> [What you should do]: Repeat each record exactly. Any picture gets left out.

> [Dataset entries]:
---------------
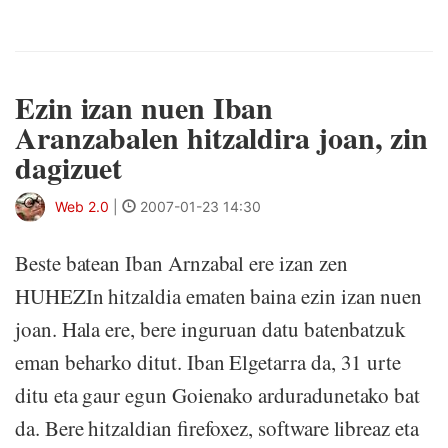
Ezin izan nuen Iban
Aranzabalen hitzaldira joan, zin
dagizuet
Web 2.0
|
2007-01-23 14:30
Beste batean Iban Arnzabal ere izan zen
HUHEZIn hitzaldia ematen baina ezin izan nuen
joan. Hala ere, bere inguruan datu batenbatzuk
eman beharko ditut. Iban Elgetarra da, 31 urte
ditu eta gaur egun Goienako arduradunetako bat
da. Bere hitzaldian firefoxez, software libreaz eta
---------------
> [Answer to this problem]:
Ezin izan nuen Iban
Aranzabalen hitzaldira joan, zin
dagizuet
Web 2.0
|
2007-01-23 14:30
Beste batean Iban Arnzabal ere izan zen
HUHEZIn hitzaldia ematen baina ezin izan nuen
joan. Hala ere, bere inguruan datu batenbatzuk
eman beharko ditut. Iban Elgetarra da, 31 urte
ditu eta gaur egun Goienako arduradunetako bat
da. Bere hitzaldian firefoxez, software libreaz eta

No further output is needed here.